I’m often apprehensive when I talk about foster care. My family began caring for foster children 13 years ago. In that time I’ve met people who praise us–calling us saints–and others who have horror stories about former foster parents. It’s an awkward conversation, and I never know how it’s going to go. But it’s part of my life, and a part of hers, and we talked about it.
That particular afternoon I was buzzing with excitement about a new baby who had just moved into our home. New in every sense. New to us, and new to a home of any kind. Straight from the hospital. I told the kids when I picked them up, “The new baby is at home! Let’s go see her.” Our 4-year-old had been expecting her arrival, and had been including her name in his bedtime prayers for a week. The whole household has been in anxious preparation for her homecoming. We love her already. She’s a blessing to us.

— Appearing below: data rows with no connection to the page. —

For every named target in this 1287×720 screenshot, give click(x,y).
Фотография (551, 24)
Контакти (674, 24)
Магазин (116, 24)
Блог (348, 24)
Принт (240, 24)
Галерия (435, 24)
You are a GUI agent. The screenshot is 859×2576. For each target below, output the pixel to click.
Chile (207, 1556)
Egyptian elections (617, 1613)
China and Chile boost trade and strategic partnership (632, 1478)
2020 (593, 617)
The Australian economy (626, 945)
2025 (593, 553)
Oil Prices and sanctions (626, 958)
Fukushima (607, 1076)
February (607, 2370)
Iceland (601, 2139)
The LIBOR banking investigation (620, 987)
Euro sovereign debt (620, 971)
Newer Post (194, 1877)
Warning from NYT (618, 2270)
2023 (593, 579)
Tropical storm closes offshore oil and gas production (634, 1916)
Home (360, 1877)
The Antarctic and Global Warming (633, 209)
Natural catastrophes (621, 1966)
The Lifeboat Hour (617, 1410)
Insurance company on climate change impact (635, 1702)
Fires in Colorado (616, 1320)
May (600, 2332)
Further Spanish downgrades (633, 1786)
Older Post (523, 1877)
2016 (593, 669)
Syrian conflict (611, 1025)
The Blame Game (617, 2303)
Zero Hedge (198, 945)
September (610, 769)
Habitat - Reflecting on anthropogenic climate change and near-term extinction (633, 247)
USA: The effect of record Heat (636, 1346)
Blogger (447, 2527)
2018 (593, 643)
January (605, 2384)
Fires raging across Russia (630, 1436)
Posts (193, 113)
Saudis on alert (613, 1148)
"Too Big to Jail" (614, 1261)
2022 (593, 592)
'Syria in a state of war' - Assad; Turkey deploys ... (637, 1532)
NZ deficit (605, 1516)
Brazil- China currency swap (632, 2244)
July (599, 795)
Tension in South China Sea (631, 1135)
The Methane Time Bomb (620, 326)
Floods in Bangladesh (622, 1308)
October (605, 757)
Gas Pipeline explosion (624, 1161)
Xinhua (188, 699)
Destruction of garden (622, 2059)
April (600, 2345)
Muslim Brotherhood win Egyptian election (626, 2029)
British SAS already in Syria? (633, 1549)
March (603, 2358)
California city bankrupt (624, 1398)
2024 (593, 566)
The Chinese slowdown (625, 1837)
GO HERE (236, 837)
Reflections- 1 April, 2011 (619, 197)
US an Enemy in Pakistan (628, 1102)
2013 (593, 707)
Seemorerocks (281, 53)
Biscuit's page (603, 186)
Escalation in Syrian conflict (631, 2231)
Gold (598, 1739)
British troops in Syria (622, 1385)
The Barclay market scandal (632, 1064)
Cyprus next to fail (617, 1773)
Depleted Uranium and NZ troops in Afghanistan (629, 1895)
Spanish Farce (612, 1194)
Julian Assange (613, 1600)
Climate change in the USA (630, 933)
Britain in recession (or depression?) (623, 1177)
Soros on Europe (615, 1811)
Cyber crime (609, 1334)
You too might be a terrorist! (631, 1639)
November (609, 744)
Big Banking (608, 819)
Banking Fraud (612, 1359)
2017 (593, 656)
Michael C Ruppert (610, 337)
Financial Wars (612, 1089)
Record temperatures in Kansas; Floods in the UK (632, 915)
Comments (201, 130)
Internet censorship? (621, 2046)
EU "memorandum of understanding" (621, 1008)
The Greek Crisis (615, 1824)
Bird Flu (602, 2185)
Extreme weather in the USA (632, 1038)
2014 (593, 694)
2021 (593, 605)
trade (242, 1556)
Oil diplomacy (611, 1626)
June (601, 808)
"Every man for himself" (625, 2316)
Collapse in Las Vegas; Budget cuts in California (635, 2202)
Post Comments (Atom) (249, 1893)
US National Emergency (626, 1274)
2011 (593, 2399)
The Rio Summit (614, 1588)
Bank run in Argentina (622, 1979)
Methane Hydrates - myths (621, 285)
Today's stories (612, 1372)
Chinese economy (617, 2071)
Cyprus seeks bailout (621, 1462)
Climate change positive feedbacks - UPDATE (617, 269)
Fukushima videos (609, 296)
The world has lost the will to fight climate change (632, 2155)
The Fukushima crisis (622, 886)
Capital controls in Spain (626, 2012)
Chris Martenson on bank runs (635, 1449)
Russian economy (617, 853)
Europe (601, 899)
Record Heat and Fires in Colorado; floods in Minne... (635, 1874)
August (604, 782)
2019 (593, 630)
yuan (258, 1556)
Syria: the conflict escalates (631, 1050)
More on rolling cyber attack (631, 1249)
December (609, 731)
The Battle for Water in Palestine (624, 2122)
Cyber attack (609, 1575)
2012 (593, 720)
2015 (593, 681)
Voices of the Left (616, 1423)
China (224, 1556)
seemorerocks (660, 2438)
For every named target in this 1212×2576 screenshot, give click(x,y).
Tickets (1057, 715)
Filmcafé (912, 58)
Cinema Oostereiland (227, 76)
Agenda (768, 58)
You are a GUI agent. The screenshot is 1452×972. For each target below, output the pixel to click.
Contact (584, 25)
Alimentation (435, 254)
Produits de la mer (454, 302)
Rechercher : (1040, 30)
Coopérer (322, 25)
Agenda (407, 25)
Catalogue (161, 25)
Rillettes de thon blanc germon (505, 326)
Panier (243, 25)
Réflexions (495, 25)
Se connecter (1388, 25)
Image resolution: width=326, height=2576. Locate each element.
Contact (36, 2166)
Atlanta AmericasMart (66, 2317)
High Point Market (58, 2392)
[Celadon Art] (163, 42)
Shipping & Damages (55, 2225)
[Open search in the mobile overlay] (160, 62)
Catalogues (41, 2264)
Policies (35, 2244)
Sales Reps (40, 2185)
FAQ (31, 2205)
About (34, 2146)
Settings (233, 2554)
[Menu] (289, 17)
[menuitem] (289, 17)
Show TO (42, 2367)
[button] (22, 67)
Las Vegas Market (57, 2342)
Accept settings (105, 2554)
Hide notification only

I told my new friend on our drive to her house about our baby who had just arrived. She told me about two children at the daycare who were just apprehended by the ministry that day as well. She told me about the mother crying. She told me how she felt broken herself. It had been a hard day at work; she was drained.
The irony set in on my drive home after I dropped her off. How do I balance my happiness with sympathy for another’s loss? It’s not wrong to cheer about a new baby, but can I communicate compassion at the same time? Foster care: awkward, yet again. Still, I know she and I connected as we talked in the van that day.
I think she sensed that we love these children. I hope she sensed my compassion for the mother separated from her kids that day. And I know that she reminded me of the other side of the story. The loss–sometimes due to addiction, violence, or poverty; sometimes politics. She wasn’t critical. She just shared about her day.
I love winter. Winter has a way of bringing people together. We complain together and we survive together. It reminds us that we need one another. Thank God for freezing rain.